Time off work is the biggest hidden cost for men who are still working. Recovery after robotic prostatectomy is typically four to six weeks before returning to desk work, and longer for physical labour. If you don't have income protection insurance, this gap in earnings can dwarf the medical costs entirely.
In my experience, the men who navigate this best are the ones who ask their surgeon's rooms for a full cost estimate in writing before the procedure. Every surgeon's office can produce this. Most men just don't know to ask for it.
Frequently Asked Questions
Does Medicare cover robotic prostatectomy?
Yes. Robotic-assisted radical prostatectomy has its own MBS item number and is covered under Medicare at the standard rate. The robotic technique doesn't cost you more from a Medicare perspective, though some surgeons charge more for it.
What if I have no private health insurance?
You have two options. Go public and pay nothing as a public patient, or go private and cover the full cost yourself minus the 75% Medicare rebate on the MBS fee. Self-funding a private prostatectomy can cost $20,000 or more. Most men without private cover are better served by the public system for prostate surgery.
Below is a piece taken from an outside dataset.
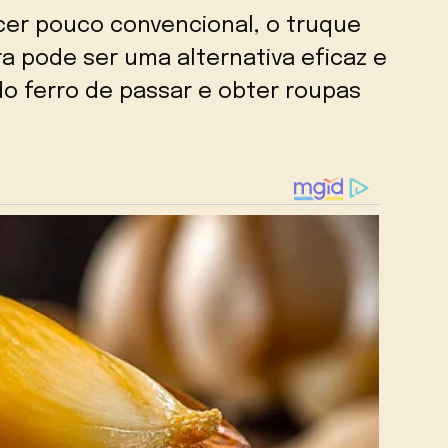
cer pouco convencional, o truque
a pode ser uma alternativa eficaz e
do ferro de passar e obter roupas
Can I claim any costs on tax?
Medical expenses are no longer claimable as a tax offset in Australia. That scheme was phased out. But if your out-of-pocket costs are significant, your accountant may identify other mechanisms depending on your circumstances.
Does Medicare cover follow-up PSA tests after surgery?
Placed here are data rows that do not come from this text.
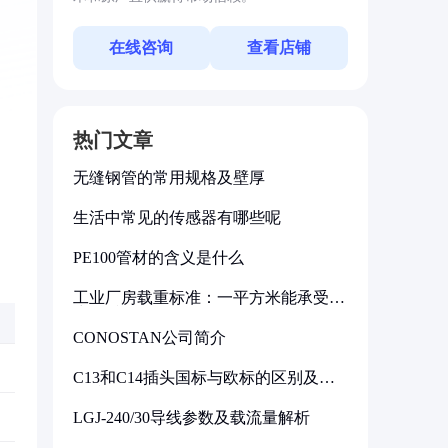
在线咨询
查看店铺
热门文章
无缝钢管的常用规格及壁厚
生活中常见的传感器有哪些呢
PE100管材的含义是什么
工业厂房载重标准：一平方米能承受多
少公斤
CONOSTAN公司简介
C13和C14插头国标与欧标的区别及其
标准解析
LGJ-240/30导线参数及载流量解析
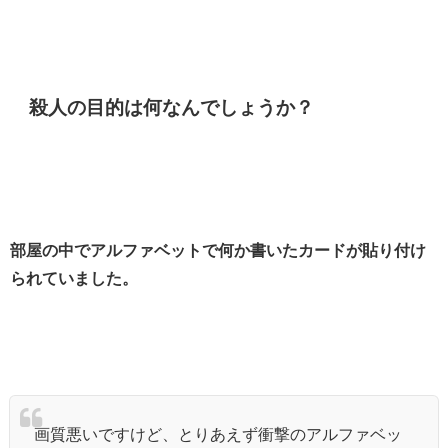
殺人の目的は何なんでしょうか？
部屋の中でアルファベットで何か書いたカードが貼り付け
られていました。
画質悪いですけど、とりあえず衝撃のアルファベッ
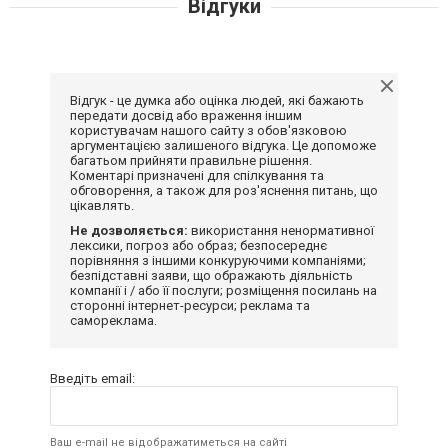
Відгуки
Відгук - це думка або оцінка людей, які бажають
передати досвід або враження іншим
користувачам нашого сайту з обов'язковою
аргументацією залишеного відгука. Це допоможе
багатьом прийняти правильне рішення.
Коментарі призначені для спілкування та
обговорення, а також для роз'яснення питань, що
цікавлять.
Не дозволяється:
використання ненормативної
лексики, погроз або образ; безпосереднє
порівняння з іншими конкуруючими компаніями;
безпідставні заяви, що ображають діяльність
компанії і / або її послуги; розміщення посилань на
сторонні інтернет-ресурси; реклама та
самореклама.
Введіть email:
Ваш e-mail не відображатиметься на сайті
Yes. PSA blood tests are covered under Medicare as part of ongoing cancer monitoring. There's usually no out-of-pocket cost for the test itself, though your GP consultation has a gap if your doctor doesn't bulk bill.
Is active surveillance covered by Medicare?
Yes. The PSA tests, biopsies, and specialist consultations involved in active surveillance are all covered under Medicare at the standard rates.
What to Do Before You Book Anything
Get a written cost estimate from your surgeon's rooms before you agree to a date. Ask specifically about the surgeon's fee, the anaesthetist, and whether your surgeon participates in a no-gap or known-gap arrangement with your insurer. Call your health fund with the MBS item number and ask what you will receive and what your gap will be. Then call the hospital and ask about the facility fee.
If you're using a patient navigator or healthcare advocate, they can make these calls on your behalf and decode the numbers. Services like the team at PTNA exist specifically to help patients understand their options and costs before committing, so you aren't caught off guard by a bill that arrives after the fact.
The one action that matters most: ask for the full cost estimate in writing before your surgery date is locked in. That single step changes everything.